Sunday, 17 October 2010

Blackpool 2 - 3 City

  • The most enjoyable win of the season. More so than Chelsea, certainly. That was a bigger achievement, yes, but it was a measured, planned and mechanical performance, a chess victory. This was thrillingly chancy, a burglary from our much more assured and coherent hosts. It was more ice hockey than chess, especially as the game opened up in its final quarter, and the goals started to flow. Up to that point, though, Blackpool had been the much more impressive side, outplaying us from the start. But winning when you don't play well is meant to be the sign of a successful side, and this was our second consecutive such win - and our fourth straight league victory.

  • I'm still shocked that we won. Away wins in the league have been sufficiently scarce sufficiently recently for me still to value them like precious stones. (We won two from 19 in 2008/09.) So to go somewhere like Bloomfield Road and win feels like achievement enough. But this wasn't just a generic away game, but one against a Blackpool side playing with real confidence and cohesion, whose last game was their win at Anfield. They carried this form through today, and out-pressed and out-passed us all over the pitch. I don't want to sound patronising, but they were excellent today. The point is this was precisely the sort of game we always used to lose. I tend to revel in the 'typical City' stuff, and part of me does enjoy the loyalty to archetypes. But this sort of snatched away win; well, I could get used to it.
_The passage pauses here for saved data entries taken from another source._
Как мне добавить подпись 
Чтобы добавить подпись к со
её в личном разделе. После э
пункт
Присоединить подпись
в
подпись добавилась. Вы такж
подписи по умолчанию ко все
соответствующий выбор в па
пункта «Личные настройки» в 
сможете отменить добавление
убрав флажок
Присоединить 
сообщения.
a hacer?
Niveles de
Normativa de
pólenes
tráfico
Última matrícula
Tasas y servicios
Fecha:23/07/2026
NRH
  • We didn't help ourselves. We played flat 4-4-2 for the first time this season, with Emmanuel Adebayor and Adam Johnson back in the side. Deprived of not only Yaya Touré, but also Nigel de Jong's reckless essence, we were outmanned in midfield. David Vaughan and Charlie Adam passed around us, we could only hold our shape and hold tight. When we did get the ball they harried us until they had it back; there was no invention, only long balls to the front men, most of which bounced off Adebayor. Fortunately, Blackpool didn't create too much themselves. Except for the moment Joleon Lescott abandoned the forgiving DJ Campbell in the box we defended well enough. But there was no question of the better side.
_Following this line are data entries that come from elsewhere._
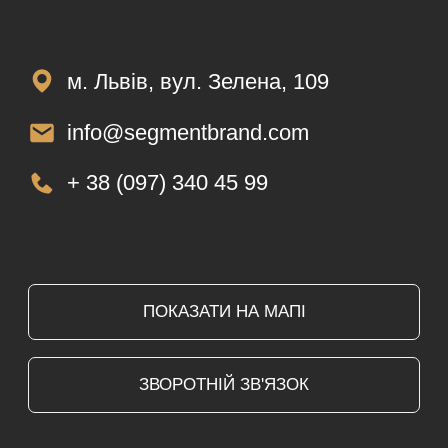
ЗАЯВКА НА САЙТІ
Залиште заявку на нашому сайті і наш
менеджер вам зателефонує
ДЗВІНОК МЕНЕДЖЕРА
Менеджер уточнить та підтвердить ваше
замовлення та вказані реквізити
ДОСТАВКА
Ваш товар прибуде до вас протягом 3-15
  • Just our luck, then, that we had David Silva on the bench. He came on and - in concert with Carlos Tévez - won us the game. Silva has an ability to move into spaces other players just don't see, and after two minutes on the pitch he drifted into the left channel and crossed to Tévez who flicked the ball in. He had been off-side, too. Blackpool pulled one back but we instantly retained the lead, again through Silva and Tévez. They swarmed on the dawdling Ian Evatt, Tévez won the ball and fired - via a deflection - into the bottom corner. Somehow ahead, we looked comfortable enough before Silva scored a fantasy of a goal. He received the ball from a Milner free kick, feinted outside and cut in to beat Stephen Crainey, before doing exactly the same to David Vaughan. He then curled the ball past Charlie Adam and Matt Gilks into the far corner. It was like nothing we've seen since Kinkladze. It's when I see things like this that I become increasingly certain that at some stage this season, David Silva is going to reduce me to tears.
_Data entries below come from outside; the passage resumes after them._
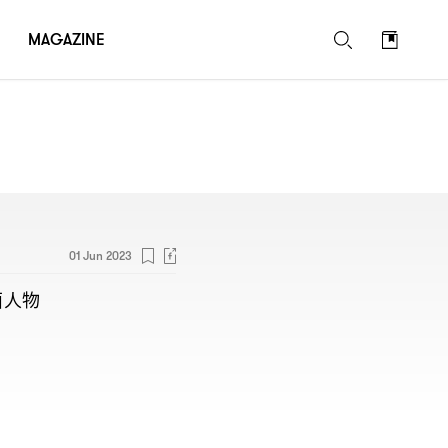
MAGAZINE
01 Jun 2023
面人物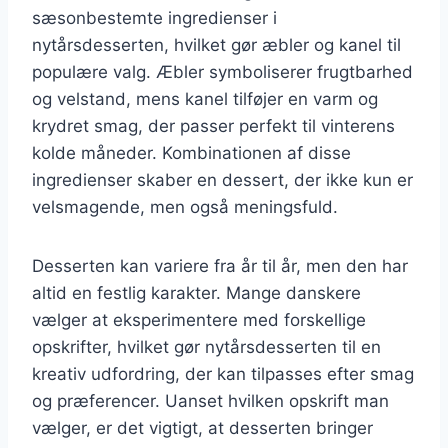
sæsonbestemte ingredienser i
nytårsdesserten, hvilket gør æbler og kanel til
populære valg. Æbler symboliserer frugtbarhed
og velstand, mens kanel tilføjer en varm og
krydret smag, der passer perfekt til vinterens
kolde måneder. Kombinationen af disse
ingredienser skaber en dessert, der ikke kun er
velsmagende, men også meningsfuld.
Desserten kan variere fra år til år, men den har
altid en festlig karakter. Mange danskere
vælger at eksperimentere med forskellige
opskrifter, hvilket gør nytårsdesserten til en
kreativ udfordring, der kan tilpasses efter smag
og præferencer. Uanset hvilken opskrift man
vælger, er det vigtigt, at desserten bringer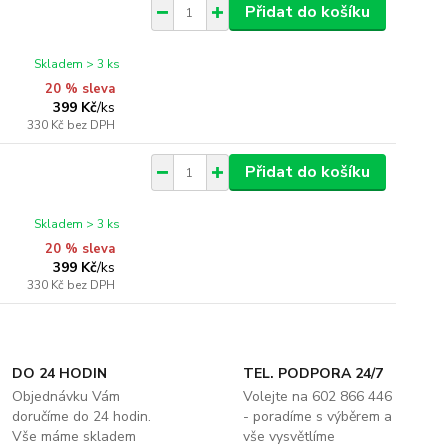
Přidat do košíku
Skladem > 3 ks
20 % sleva
399 Kč
/
ks
330 Kč
bez DPH
Přidat do košíku
Skladem > 3 ks
20 % sleva
399 Kč
/
ks
330 Kč
bez DPH
DO 24 HODIN
TEL. PODPORA 24/7
Objednávku Vám
Volejte na 602 866 446
doručíme do 24 hodin.
- poradíme s výběrem a
Vše máme skladem
vše vysvětlíme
  • We managed to concede one more in stoppage time before the final whistle. But we emerged with the three points, and a further-buttressed sense that all of Roberto Mancini's talk about 'winning mentality' might actually have some meat to it. We might not yet be playing the football we want to, but for as long as we can defend properly, and keep Silva and Tévez involved in the right areas, we might be able to hang on to second place for a few more weeks yet.

2 comments:

dougie said...

Fair play to Mancini. I'd been calling for two up top but the improvement once ade went off was clear to see. Great to see us in second with daylight too. Tevez and silva sublime

Nicholine said...

Adebayor was useless. He may still not be match fit but his lack of movement and touch was apalling; he simply has to go. De Jong was definitely spooked by all the bad press. He had a poor game and City struggled to hold Blackpool at bay because of it. Really pleased to see David Silva get on the score sheet -- and some people think he is too lightweight for the Premiership. I think not. We did not deserve the 3 points today, a draw would have been a fairer result. Well done Blackpool; I really hope the Seasiders stay up as they are highly entertaining and good value for money.